Friday, August 03, 2012

Fenton Friday: A TRUE Purple Tomato

There is a very funky tomato ripening this week at my community garden plot at the Fenton Street Garden. It is purple -- true purple -- not just purple in name as so many other tomatoes are but actually ripen to a dark burgundy shade. This one is 'Indigo Rose.'

The foliage on the plant is also interesting as it started out as a seedling growing almost charcoal black, now it has greened up a bit. The 'Indigo Rose' is slightly larger than a cherry tomato and is oval-ish in shape. I have not tasted one yet, but will this week after giving it a few more days to ripen fully on the vine.

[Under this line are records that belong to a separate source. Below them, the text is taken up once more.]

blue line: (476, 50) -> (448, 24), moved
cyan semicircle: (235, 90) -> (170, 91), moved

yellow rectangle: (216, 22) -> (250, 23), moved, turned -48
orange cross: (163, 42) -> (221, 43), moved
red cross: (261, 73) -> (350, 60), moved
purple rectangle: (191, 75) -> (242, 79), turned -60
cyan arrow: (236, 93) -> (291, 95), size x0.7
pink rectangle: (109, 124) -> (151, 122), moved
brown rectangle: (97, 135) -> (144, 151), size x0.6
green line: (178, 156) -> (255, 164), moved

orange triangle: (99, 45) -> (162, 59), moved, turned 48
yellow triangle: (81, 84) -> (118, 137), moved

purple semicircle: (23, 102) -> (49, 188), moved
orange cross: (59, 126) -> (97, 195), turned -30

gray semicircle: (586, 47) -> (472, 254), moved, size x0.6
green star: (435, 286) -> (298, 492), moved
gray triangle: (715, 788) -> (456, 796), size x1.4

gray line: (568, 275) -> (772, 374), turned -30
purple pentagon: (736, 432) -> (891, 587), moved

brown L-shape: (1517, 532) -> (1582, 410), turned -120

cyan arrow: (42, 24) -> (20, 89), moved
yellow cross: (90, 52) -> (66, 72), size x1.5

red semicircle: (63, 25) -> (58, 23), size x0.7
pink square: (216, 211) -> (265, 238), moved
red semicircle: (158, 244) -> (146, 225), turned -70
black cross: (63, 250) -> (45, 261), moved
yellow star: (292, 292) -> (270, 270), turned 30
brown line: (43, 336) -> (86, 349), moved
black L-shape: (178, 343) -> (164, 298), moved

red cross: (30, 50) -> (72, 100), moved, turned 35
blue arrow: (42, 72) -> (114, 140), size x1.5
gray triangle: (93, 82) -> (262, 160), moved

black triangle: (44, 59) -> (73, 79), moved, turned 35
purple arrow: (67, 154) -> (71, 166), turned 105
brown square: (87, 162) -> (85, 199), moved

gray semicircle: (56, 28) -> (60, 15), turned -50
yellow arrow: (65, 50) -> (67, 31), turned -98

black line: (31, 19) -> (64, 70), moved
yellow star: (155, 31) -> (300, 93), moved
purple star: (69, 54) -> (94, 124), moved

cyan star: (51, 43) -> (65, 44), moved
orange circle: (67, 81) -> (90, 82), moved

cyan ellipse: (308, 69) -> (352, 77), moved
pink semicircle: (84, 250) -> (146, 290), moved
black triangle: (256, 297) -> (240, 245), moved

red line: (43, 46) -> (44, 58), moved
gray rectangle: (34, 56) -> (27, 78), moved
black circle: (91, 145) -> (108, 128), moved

It is new to the home grower market. The 'Indigo Rose' was developed by Jim Myers at Oregon State University. Don't worry folks, it is not some GMO monstrosity, this tomato was bred traditionally with wild varieties from Chile and the Galapagos Islands.

The breeders were seeking to create a tomato with high levels of antioxidants and this is the first one to have anthocyanins in its fruit. (Other tomatoes have it in their foliage, which is inedible.) According to the OSU web site, "Anthocyanins are in the class of flavonoids – compounds found in fruits, vegetables and beverages – that have aroused interest because of their potential health benefits. They have many varied effects on human health, but while they are powerful antioxidants in the test tube, we don’t really know whether they have an antioxidant effect in the human body."

So time will tell, whether this tomato breeding break-through is a true boon to human health. Meanwhile, it sure is pretty!

2 comments:

Eileen Schramm said...

Mine is not very satisfying. It seems to go from unripe (purple patch on green) to ripe-ish (purple patch on yellow) and then what should be ripe (purple on red). But after it starts turning yellow it also gets mealier and by red I consider it inedible.
I have been picking them unripe and roasting/charring them. They taste sort of like tomatillos/green plums then.
Curious what others think?

WashingtonGardener said...

Eileen - I'm having trouvle waiting for "fully ripe" -- so far have eaten mine while still in purple-green stage. They were firm and tomato-y. Not sweet, but fine.

Anyone else wait til ripe? What was your impression?